Each side of a square is increased 4 inches. When this happens, the area is multiplied by 4. How many inches in the side of the original square?

Let's denote the side length of the original square as \( x \). The area of the original square is \( x^2 \). When each side is increased by 4 inches, the new side length becomes \( x + 4 \), and the area of the new square is \( (x + 4)^2 \).

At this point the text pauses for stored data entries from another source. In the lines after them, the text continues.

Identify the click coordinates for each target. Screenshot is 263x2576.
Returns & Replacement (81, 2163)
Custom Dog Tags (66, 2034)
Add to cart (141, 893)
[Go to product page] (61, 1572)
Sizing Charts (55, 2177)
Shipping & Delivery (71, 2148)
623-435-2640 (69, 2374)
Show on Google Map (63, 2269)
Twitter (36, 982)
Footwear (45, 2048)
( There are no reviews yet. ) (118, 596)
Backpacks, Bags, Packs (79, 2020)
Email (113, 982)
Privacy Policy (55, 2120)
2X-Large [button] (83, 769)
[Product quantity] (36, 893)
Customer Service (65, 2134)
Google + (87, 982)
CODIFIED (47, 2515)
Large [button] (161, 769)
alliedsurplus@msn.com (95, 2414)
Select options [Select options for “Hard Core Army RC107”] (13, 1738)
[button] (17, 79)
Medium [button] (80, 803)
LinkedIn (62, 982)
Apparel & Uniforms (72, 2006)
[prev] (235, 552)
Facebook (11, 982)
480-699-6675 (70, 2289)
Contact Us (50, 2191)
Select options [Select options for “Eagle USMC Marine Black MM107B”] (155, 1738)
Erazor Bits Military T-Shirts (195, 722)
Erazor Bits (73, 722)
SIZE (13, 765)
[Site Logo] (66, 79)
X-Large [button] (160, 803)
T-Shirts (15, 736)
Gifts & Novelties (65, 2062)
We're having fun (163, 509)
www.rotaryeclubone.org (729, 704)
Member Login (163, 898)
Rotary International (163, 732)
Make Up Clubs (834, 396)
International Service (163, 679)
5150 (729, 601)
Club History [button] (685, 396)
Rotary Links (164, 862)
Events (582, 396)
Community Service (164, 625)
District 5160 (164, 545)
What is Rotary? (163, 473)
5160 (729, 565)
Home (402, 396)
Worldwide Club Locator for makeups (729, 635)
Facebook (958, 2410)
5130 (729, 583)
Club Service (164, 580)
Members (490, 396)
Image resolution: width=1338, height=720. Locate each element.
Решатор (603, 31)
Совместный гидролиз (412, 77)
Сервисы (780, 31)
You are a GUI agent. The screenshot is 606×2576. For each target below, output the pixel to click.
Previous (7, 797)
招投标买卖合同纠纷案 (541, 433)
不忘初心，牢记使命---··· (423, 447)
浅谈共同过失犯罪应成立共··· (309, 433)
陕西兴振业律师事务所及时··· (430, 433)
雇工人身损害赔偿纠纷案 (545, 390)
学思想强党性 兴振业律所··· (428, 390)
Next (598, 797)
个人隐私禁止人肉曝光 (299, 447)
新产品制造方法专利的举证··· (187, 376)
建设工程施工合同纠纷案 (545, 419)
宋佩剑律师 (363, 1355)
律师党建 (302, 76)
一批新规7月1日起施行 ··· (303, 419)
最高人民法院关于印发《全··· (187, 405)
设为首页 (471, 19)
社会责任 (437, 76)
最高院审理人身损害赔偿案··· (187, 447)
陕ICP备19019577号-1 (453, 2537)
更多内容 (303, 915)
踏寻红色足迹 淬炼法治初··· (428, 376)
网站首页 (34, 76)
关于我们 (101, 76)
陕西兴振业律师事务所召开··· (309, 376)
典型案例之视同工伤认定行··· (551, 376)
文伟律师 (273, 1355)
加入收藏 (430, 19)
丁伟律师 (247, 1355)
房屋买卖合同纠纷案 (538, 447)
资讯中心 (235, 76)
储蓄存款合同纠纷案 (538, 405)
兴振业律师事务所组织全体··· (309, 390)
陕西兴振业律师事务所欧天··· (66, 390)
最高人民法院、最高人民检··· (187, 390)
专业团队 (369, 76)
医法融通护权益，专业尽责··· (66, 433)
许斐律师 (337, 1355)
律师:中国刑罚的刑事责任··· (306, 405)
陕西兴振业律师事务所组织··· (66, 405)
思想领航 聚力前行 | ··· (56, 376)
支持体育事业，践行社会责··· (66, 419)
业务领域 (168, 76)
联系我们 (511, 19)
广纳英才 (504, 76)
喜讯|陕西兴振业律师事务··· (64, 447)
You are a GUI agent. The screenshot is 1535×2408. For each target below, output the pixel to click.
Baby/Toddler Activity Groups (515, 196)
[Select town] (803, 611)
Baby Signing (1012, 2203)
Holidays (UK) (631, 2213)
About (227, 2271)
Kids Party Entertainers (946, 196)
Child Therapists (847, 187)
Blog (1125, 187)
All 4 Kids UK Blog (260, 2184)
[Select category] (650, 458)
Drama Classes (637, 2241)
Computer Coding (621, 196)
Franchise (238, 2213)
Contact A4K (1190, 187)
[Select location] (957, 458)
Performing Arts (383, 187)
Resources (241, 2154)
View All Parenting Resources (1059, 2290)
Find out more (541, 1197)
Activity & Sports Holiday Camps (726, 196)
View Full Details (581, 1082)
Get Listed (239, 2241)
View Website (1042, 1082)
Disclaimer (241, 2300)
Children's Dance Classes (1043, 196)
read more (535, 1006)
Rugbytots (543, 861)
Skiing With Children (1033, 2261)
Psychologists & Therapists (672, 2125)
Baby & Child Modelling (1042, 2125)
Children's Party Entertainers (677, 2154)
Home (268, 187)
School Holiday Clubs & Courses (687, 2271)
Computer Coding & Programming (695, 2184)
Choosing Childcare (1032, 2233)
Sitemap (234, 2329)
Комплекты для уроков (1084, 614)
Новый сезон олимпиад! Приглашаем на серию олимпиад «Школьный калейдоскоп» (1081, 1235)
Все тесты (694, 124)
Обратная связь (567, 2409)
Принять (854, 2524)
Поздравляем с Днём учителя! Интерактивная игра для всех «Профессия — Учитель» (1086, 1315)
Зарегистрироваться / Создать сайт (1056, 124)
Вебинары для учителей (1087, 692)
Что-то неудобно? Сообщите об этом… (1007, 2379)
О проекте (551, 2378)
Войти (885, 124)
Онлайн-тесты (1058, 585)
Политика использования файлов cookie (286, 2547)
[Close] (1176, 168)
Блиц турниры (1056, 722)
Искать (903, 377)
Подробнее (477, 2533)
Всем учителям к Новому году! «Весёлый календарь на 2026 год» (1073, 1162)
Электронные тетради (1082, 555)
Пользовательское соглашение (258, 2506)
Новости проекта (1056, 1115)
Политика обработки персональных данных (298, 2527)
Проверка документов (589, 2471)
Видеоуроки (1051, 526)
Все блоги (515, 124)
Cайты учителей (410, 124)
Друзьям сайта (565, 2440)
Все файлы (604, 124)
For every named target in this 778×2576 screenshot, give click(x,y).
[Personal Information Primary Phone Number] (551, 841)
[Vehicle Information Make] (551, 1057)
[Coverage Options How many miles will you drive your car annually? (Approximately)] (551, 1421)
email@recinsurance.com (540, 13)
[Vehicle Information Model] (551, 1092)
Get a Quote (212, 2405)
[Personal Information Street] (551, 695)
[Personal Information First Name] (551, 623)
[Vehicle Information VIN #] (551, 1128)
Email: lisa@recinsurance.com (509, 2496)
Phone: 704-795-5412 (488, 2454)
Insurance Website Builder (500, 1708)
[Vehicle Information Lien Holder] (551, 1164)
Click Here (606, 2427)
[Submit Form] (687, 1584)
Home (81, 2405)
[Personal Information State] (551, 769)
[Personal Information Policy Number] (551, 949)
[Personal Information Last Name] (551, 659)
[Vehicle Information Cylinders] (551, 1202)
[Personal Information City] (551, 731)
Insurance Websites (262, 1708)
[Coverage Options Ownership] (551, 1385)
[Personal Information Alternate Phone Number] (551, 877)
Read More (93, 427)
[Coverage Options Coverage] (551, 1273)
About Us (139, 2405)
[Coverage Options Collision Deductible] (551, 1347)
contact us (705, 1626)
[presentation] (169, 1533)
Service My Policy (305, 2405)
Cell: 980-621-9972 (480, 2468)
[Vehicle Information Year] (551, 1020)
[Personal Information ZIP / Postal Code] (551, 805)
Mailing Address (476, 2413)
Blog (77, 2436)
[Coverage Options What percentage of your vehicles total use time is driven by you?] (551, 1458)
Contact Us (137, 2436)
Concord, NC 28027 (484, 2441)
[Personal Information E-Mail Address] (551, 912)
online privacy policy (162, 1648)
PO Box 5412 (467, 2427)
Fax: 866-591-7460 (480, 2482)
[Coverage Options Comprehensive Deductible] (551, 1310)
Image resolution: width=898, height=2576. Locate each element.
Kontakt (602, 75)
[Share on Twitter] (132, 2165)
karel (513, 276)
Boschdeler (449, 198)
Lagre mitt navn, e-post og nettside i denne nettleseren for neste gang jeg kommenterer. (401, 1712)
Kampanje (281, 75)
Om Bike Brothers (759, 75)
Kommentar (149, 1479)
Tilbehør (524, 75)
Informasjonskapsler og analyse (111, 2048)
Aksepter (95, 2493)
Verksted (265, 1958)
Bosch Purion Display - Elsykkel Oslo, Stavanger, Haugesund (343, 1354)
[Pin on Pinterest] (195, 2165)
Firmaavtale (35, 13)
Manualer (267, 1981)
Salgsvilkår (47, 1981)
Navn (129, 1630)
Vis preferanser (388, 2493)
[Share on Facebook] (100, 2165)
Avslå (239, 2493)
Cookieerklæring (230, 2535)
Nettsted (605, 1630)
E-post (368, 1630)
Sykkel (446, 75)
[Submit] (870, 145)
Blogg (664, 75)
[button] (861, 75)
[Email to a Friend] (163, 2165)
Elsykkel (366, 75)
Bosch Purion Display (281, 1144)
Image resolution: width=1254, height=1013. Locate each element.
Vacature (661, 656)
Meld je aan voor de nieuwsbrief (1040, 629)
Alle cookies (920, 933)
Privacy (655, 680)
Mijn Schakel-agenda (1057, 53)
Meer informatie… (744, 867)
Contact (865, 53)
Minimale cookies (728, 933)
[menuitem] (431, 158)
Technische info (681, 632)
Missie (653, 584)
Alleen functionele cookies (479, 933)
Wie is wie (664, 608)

According to the problem, this new area is four times the original area: \[ (x + 4)^2 = 4x^2 \] Expanding the left side: \[ x^2 + 8x + 16 = 4x^2 \] Now, rearranging the equation leads to: \[ 0 = 4x^2 - x^2 - 8x - 16 \] \[ 0 = 3x^2 - 8x - 16 \] Now, applying the quadratic formula \( x = \frac{-b \pm \sqrt{b^2 - 4ac}}{2a} \): Here, \( a = 3 \), \( b = -8 \), and \( c = -16 \). \[ b^2 - 4ac = (-8)^2 - 4 \cdot 3 \cdot (-16) = 64 + 192 = 256 \] Now, substituting back into the quadratic formula: \[ x = \frac{8 \pm \sqrt{256}}{6} = \frac{8 \pm 16}{6} \] This gives us two potential solutions: 1. \( x = \frac{24}{6} = 4 \) 2. \( x = \frac{-8}{6} = -\frac{4}{3} \) (not a viable solution since length can't be negative) Thus, the side of the original square is \( 4 \) inches. Now let's share some additional knowledge: The concept of squares and their areas has been around for centuries and is foundational in geometry. Ancient civilizations, including the Babylonians and Greeks, made extensive use of square shapes in their architecture and land division. The simplicity of squaring a number, like how we find areas, demonstrates the practical importance of this mathematical operation! If you're trying to solve similar problems in the future, remember to carefully translate the conditions given in the problem into mathematical equations. One common mistake is to misinterpret how the dimensions change—like confusing addition with multiplication in area-related questions. Always lay out your knowns and unknowns clearly before diving in!